### PROBLEM TO SOLVE
Look through the data below. Show each line where the string "include" occurs.

---

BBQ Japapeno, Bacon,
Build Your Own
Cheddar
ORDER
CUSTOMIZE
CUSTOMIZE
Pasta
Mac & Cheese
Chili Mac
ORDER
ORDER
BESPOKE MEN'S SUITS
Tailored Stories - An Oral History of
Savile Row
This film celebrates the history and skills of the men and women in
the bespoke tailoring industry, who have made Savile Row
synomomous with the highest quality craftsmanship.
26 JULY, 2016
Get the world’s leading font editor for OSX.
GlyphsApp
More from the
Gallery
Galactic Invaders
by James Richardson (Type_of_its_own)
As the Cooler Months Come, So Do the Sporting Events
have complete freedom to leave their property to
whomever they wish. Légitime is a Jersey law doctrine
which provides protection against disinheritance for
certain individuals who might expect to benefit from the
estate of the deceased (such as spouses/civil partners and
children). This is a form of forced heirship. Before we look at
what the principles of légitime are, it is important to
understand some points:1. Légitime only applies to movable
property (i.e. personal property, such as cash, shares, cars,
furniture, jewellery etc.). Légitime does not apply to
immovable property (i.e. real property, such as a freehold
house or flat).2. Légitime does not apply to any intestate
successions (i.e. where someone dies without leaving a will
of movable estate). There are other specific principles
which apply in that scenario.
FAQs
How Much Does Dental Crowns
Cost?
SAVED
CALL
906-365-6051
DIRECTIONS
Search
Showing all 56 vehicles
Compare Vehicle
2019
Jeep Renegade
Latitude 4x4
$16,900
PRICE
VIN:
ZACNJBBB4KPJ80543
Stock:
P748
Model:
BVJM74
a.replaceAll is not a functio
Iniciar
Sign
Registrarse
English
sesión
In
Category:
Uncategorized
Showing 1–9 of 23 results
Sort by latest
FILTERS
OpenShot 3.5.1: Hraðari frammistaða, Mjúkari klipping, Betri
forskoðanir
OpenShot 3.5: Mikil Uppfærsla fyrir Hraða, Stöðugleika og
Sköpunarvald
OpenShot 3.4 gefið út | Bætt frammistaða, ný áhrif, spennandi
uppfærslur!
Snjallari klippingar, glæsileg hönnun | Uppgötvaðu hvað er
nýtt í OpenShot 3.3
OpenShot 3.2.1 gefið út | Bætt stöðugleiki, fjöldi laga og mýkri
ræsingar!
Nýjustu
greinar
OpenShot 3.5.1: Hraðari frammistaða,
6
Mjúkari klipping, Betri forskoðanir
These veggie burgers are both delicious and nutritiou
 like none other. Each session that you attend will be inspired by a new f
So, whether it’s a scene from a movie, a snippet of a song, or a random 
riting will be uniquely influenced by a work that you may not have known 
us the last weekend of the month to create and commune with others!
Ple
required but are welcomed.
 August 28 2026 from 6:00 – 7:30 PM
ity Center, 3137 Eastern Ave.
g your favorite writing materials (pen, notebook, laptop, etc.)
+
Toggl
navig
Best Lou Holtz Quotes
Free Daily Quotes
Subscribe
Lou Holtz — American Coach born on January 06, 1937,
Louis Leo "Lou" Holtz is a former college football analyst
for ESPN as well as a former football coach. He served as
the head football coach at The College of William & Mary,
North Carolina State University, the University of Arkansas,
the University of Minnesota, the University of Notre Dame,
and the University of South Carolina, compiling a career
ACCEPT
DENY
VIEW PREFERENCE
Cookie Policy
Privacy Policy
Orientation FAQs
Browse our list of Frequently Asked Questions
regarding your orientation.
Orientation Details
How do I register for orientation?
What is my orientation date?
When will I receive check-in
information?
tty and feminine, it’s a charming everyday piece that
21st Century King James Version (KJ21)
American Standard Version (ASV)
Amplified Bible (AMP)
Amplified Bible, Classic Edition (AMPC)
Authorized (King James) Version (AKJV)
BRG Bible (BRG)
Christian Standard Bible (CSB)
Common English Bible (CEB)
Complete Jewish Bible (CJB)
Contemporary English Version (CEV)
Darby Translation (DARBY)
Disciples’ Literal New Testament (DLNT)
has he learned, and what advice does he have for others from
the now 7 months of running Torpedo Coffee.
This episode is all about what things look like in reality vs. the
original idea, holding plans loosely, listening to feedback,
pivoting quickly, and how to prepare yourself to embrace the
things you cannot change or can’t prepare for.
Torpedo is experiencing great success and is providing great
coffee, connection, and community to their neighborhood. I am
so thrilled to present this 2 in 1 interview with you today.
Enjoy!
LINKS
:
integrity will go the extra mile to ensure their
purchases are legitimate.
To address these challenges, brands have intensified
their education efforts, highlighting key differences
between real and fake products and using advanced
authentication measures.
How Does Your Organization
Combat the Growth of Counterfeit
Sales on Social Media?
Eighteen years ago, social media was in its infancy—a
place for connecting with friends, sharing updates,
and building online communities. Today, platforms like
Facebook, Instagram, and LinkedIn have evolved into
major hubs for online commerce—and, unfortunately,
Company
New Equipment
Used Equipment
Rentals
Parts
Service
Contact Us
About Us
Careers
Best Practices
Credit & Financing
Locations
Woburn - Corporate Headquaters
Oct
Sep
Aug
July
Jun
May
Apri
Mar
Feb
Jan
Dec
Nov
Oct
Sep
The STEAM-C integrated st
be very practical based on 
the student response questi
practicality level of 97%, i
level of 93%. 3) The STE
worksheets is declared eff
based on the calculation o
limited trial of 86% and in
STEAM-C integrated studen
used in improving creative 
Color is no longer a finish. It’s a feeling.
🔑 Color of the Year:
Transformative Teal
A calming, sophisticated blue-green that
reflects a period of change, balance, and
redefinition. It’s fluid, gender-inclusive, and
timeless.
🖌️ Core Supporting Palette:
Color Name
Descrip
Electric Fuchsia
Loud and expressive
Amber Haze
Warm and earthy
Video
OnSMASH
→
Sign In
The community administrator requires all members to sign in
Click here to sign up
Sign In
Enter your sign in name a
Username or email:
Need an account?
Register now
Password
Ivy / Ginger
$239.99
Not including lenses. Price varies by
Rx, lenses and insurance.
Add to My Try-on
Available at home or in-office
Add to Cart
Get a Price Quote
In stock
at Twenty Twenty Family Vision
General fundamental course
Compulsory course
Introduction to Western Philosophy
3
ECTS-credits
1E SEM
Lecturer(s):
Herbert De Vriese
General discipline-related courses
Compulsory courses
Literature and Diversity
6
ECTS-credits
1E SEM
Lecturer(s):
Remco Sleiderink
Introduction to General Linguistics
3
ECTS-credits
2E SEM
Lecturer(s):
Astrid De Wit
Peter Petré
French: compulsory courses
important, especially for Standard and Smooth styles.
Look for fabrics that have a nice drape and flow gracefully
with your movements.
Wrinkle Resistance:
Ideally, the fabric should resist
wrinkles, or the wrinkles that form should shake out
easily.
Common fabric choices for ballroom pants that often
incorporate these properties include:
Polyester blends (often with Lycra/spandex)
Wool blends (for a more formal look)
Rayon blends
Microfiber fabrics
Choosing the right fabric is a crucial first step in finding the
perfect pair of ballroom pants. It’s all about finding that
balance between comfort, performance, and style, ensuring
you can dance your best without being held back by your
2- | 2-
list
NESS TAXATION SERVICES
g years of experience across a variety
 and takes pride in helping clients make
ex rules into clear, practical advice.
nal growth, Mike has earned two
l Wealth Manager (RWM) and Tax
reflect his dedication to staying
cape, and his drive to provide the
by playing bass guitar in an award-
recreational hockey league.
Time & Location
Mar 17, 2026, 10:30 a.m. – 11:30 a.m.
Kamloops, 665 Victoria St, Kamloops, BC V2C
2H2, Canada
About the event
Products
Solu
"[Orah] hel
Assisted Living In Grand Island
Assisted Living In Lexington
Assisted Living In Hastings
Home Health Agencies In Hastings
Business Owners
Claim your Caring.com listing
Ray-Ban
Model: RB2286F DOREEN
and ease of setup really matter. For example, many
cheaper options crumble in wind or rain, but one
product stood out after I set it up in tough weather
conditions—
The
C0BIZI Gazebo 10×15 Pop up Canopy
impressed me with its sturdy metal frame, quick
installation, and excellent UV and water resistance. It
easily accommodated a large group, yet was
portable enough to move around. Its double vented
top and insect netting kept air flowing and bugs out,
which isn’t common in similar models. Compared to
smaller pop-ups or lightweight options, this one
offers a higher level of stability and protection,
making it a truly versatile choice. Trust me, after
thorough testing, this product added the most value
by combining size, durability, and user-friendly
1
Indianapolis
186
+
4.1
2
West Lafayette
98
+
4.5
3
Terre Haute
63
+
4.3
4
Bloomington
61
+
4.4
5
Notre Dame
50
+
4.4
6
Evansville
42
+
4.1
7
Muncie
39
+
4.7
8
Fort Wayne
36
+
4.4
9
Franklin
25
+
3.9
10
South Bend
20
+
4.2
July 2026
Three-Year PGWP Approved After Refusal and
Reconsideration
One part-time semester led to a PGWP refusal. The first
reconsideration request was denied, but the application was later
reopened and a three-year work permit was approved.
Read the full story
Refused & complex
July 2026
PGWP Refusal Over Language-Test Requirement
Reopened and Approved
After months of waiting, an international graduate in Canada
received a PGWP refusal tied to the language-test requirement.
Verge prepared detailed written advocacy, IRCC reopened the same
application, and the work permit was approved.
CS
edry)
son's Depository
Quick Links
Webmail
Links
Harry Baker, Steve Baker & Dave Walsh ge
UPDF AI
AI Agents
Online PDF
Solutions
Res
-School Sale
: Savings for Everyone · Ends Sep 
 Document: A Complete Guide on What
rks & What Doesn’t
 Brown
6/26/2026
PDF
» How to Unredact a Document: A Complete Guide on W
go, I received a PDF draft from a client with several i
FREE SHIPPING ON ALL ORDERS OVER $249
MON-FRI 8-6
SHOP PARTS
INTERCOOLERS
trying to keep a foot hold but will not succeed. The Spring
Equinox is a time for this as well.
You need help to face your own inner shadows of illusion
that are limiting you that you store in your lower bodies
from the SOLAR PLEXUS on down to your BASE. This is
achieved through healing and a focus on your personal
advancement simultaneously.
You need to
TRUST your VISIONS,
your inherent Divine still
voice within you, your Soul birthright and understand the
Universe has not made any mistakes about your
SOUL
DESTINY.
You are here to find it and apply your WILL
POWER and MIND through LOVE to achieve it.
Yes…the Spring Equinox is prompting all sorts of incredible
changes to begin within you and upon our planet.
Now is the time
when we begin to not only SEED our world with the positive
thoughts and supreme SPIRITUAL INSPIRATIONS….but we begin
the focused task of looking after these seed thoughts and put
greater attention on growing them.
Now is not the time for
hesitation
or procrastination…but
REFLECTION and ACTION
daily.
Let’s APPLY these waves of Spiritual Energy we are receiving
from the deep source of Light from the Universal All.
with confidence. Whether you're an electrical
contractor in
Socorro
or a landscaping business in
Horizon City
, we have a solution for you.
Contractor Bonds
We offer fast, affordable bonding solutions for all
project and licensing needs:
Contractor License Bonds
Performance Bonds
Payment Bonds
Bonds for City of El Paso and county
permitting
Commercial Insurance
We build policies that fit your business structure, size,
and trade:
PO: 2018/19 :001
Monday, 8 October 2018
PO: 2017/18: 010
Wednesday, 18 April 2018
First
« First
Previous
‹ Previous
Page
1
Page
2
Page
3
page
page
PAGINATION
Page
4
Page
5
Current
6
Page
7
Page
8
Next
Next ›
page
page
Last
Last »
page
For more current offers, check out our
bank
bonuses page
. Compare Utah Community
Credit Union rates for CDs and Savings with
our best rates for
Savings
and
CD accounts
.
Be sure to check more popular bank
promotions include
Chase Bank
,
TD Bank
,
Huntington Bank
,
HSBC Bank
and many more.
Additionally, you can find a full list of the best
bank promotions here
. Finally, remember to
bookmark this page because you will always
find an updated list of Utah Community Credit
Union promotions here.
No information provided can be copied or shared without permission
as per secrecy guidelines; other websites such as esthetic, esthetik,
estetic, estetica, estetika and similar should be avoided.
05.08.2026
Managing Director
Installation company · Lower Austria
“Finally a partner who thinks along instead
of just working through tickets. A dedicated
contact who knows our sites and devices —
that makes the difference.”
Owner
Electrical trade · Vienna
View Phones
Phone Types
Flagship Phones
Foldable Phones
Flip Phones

---

### TASK RESULT
incorporate these properties include:
promotions include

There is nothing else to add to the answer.